• Directions: In the entries below, find the line containing "间、振捣棒与模板、钢筋的水平距离。对于". Write out that line and all lines after it, exactly, and nothing else.

:::::

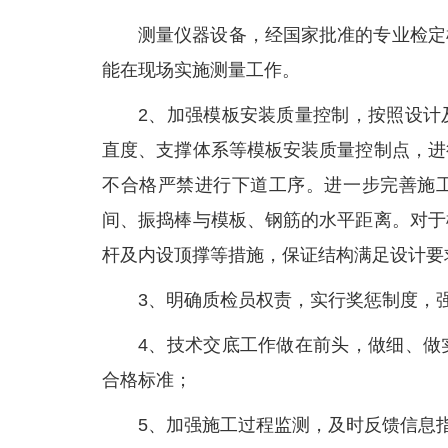
测量仪器设备，经国家批准的专业检定
能在现场实施测量工作。
2、加强模板安装质量控制，按照设计
直度、支撑体系等模板安装质量控制点，进
不合格严禁进行下道工序。进一步完善施
间、振捣棒与模板、钢筋的水平距离。对于
杆及内设顶撑等措施，保证结构满足设计要
3、明确质检员权责，实行奖惩制度，
4、技术交底工作做在前头，做细、做
合格标准；
5、加强施工过程监测，及时反馈信息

:::::

• Result of the task:
间、振捣棒与模板、钢筋的水平距离。对于
杆及内设顶撑等措施，保证结构满足设计要
3、明确质检员权责，实行奖惩制度，
4、技术交底工作做在前头，做细、做
合格标准；
5、加强施工过程监测，及时反馈信息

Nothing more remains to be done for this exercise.